En revanche, les 3 500 foyers fiscaux dont les revenus ont progressé de 42,5 % entre 1998 et 2005 ne sont pas concernés par cette évolution, non plus que le décile des foyers les plus riches, dont les revenus ont augmenté de 32 % au cours de la même période. Ceux-là n’ont assurément aucun problème de pouvoir d'achat… Il serait particulièrement injuste socialement, et irresponsable écologiquement, de décider de nouvelles mesures qui feraient encore progresser leurs revenus. Ce serait, d’une part, augmenter la spéculation, d'autre part les émissions de polluants et de gaz à effet de serre liées à la surconsommation de luxe. Or, étant donné l'état de la planète, il est plus qu'urgent d’en venir à une consommation responsable, sobre et autrement répartie. Notre philosophie est bien loin de la vôtre, qui est de « consommer pour consommer » sans se préoccuper des ravages que cela induit pour la planète. L’ouverture dominicale des magasins ne ferait qu’aggraver ce phénomène.

Il ne saurait être question pour nous d'entériner la répartition des richesses qui favorise le capital spéculatif et les rentes – d’autant que cette politique n'a aucun impact positif sur les investissements. En effet, les entreprises distribuent plus de dividendes qu'elles n'investissent, et l'exigence d'une rémunération du capital toujours plus élevée les amène à considérer les salariés comme la seule variable d'ajustement. Aussi longtemps que cette économie purement financière perdurera, les salariés verront leur niveau de vie stagner, sinon baisser, cependant qu'une petite minorité s'enrichira effrontément en gaspillant à tout va, dans une frénésie de consommation mettant en péril la sauvegarde de notre planète malmenée (Marques d’approbation sur les bancs du groupe GDR et du groupe SRC).

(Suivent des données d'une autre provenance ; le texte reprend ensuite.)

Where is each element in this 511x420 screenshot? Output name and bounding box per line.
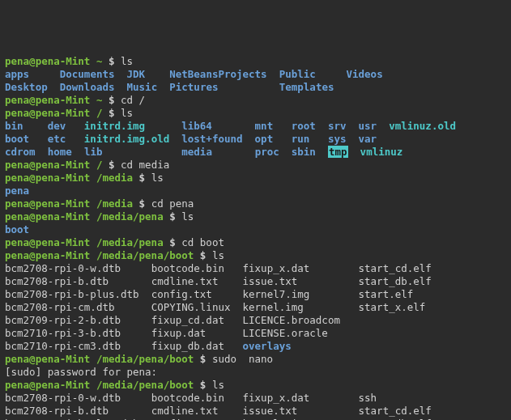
ls-entry: sbin: [292, 146, 316, 158]
terminal-line: pena@pena-Mint /media/pena/boot $ sudo n…: [5, 353, 506, 366]
ls-entry: bcm2708-rpi-cm.dtb: [5, 301, 114, 313]
ls-entry: opt: [255, 133, 274, 145]
ls-entry: cmdline.txt: [151, 405, 219, 417]
ls-entry: proc: [255, 146, 279, 158]
terminal-line: pena@pena-Mint / $ ls: [5, 107, 506, 120]
terminal-line: [sudo] password for pena:: [5, 366, 506, 379]
ls-entry: pena: [5, 185, 29, 197]
ls-entry: bcm2708-rpi-b.dtb: [5, 275, 109, 287]
command-input[interactable]: ls: [181, 210, 194, 223]
ls-entry: bcm2709-rpi-2-b.dtb: [5, 314, 121, 326]
ls-entry: lost+found: [181, 133, 242, 145]
prompt-path: /media/pena/boot: [96, 249, 194, 261]
ls-entry: dev: [48, 120, 66, 132]
terminal-line: cdrom home lib media proc sbin tmp vmlin…: [5, 146, 506, 159]
ls-entry: bin: [5, 120, 23, 132]
output-text: [sudo] password for pena:: [5, 366, 164, 378]
ls-entry: lib: [84, 146, 103, 158]
terminal-line: pena@pena-Mint /media $ ls: [5, 172, 506, 185]
command-input[interactable]: sudo nano: [212, 353, 273, 365]
ls-entry: Desktop: [5, 81, 48, 93]
command-input[interactable]: ls: [121, 55, 133, 67]
terminal-line: boot: [5, 223, 506, 236]
ls-entry: bcm2708-rpi-0-w.dtb: [5, 262, 121, 274]
prompt-user: pena@pena-Mint: [5, 197, 90, 210]
ls-entry: start.elf: [359, 288, 414, 300]
prompt-path: /media/pena: [96, 236, 164, 248]
ls-entry: etc: [48, 133, 66, 145]
terminal-output: pena@pena-Mint ~ $ lsapps Documents JDK …: [5, 55, 506, 420]
terminal-line: bcm2708-rpi-0-w.dtb bootcode.bin fixup_x…: [5, 392, 506, 405]
prompt-path: /media: [96, 172, 133, 184]
ls-entry: start_cd.elf: [359, 262, 432, 274]
terminal[interactable]: { "user": "pena", "host": "pena-Mint", "…: [0, 0, 511, 420]
ls-entry: Videos: [347, 68, 383, 80]
prompt-user: pena@pena-Mint: [5, 379, 90, 391]
ls-entry: kernel7.img: [243, 288, 310, 300]
ls-entry: tmp: [328, 146, 348, 158]
prompt-user: pena@pena-Mint: [5, 159, 90, 171]
ls-entry: apps: [5, 68, 29, 80]
ls-entry: Public: [279, 68, 316, 80]
ls-entry: Downloads: [60, 81, 115, 93]
terminal-line: bin dev initrd.img lib64 mnt root srv us…: [5, 120, 506, 133]
ls-entry: Music: [127, 81, 158, 93]
ls-entry: issue.txt: [243, 275, 298, 287]
ls-entry: bootcode.bin: [151, 262, 224, 274]
ls-entry: NetBeansProjects: [169, 68, 266, 80]
terminal-line: pena@pena-Mint /media $ cd pena: [5, 197, 506, 210]
terminal-line: apps Documents JDK NetBeansProjects Publ…: [5, 68, 506, 81]
ls-entry: bcm2710-rpi-cm3.dtb: [5, 340, 121, 352]
command-input[interactable]: cd boot: [181, 236, 224, 248]
terminal-line: bcm2710-rpi-3-b.dtb fixup.dat LICENSE.or…: [5, 327, 506, 340]
ls-entry: bcm2708-rpi-b-plus.dtb: [5, 288, 139, 300]
ls-entry: cmdline.txt: [151, 275, 219, 287]
ls-entry: sys: [328, 133, 347, 145]
ls-entry: bcm2708-rpi-0-w.dtb: [5, 392, 121, 404]
command-input[interactable]: ls: [151, 172, 164, 184]
command-input[interactable]: cd media: [121, 159, 169, 171]
terminal-line: pena@pena-Mint /media/pena/boot $ ls: [5, 249, 506, 262]
terminal-line: bcm2708-rpi-b.dtb cmdline.txt issue.txt …: [5, 275, 506, 288]
ls-entry: start_db.elf: [359, 275, 432, 287]
command-input[interactable]: cd /: [121, 94, 145, 106]
command-input[interactable]: ls: [212, 249, 224, 261]
terminal-line: bcm2708-rpi-cm.dtb COPYING.linux kernel.…: [5, 301, 506, 314]
ls-entry: cdrom: [5, 146, 36, 158]
ls-entry: boot: [5, 223, 29, 235]
ls-entry: fixup_x.dat: [243, 262, 310, 274]
ls-entry: mnt: [255, 120, 274, 132]
ls-entry: fixup_x.dat: [243, 392, 310, 404]
command-input[interactable]: cd pena: [151, 197, 194, 210]
prompt-user: pena@pena-Mint: [5, 249, 90, 261]
terminal-line: pena@pena-Mint /media/pena $ ls: [5, 210, 506, 223]
ls-entry: start_cd.elf: [359, 405, 432, 417]
ls-entry: var: [359, 133, 377, 145]
ls-entry: fixup_cd.dat: [151, 314, 224, 326]
ls-entry: LICENSE.oracle: [243, 327, 328, 339]
prompt-path: /media/pena/boot: [96, 353, 194, 365]
ls-entry: bcm2710-rpi-3-b.dtb: [5, 327, 121, 339]
ls-entry: issue.txt: [243, 405, 298, 417]
terminal-line: bcm2709-rpi-2-b.dtb fixup_cd.dat LICENCE…: [5, 314, 506, 327]
ls-entry: Templates: [279, 81, 334, 93]
command-input[interactable]: ls: [212, 379, 224, 391]
terminal-line: pena@pena-Mint ~ $ ls: [5, 55, 506, 68]
ls-entry: initrd.img: [84, 120, 145, 132]
ls-entry: start_x.elf: [359, 301, 426, 313]
prompt-user: pena@pena-Mint: [5, 236, 90, 248]
prompt-user: pena@pena-Mint: [5, 107, 90, 119]
terminal-line: bcm2710-rpi-cm3.dtb fixup_db.dat overlay…: [5, 340, 506, 353]
ls-entry: fixup.dat: [151, 327, 207, 339]
ls-entry: fixup_db.dat: [151, 340, 224, 352]
prompt-user: pena@pena-Mint: [5, 353, 90, 365]
ls-entry: usr: [359, 120, 377, 132]
ls-entry: ssh: [359, 392, 377, 404]
command-input[interactable]: ls: [121, 107, 133, 119]
terminal-line: pena@pena-Mint /media/pena/boot $ ls: [5, 379, 506, 392]
ls-entry: overlays: [243, 340, 292, 352]
ls-entry: kernel.img: [243, 301, 304, 313]
terminal-line: boot etc initrd.img.old lost+found opt r…: [5, 133, 506, 146]
ls-entry: home: [48, 146, 72, 158]
terminal-line: pena@pena-Mint /media/pena $ cd boot: [5, 236, 506, 249]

J’en viens à votre projet, dont la portée est très restreinte, en premier lieu parce que vous ne vous intéressez qu’aux salariés. Qu’en sera-t-il des retraités, des invalides, des handicapés, des chômeurs, des allocataires des minima sociaux ? Il nous a été dit que des augmentations étaient prévues, mais nous les attendons depuis deux mois et ne voyons rien venir. Qu’en sera-t-il des salariés à temps partiel, pour lesquels la désormais fameuse injonction de M. Sarkozy est tout simplement indécente ? Les personnes âgées sont particulièrement laissées pour compte, elles qui devront désormais régler la redevance audiovisuelle et qui subiront l’effet des franchises médicales. D’évidence, au royaume de l’UMP, mieux vaut être un jeune cadre actif !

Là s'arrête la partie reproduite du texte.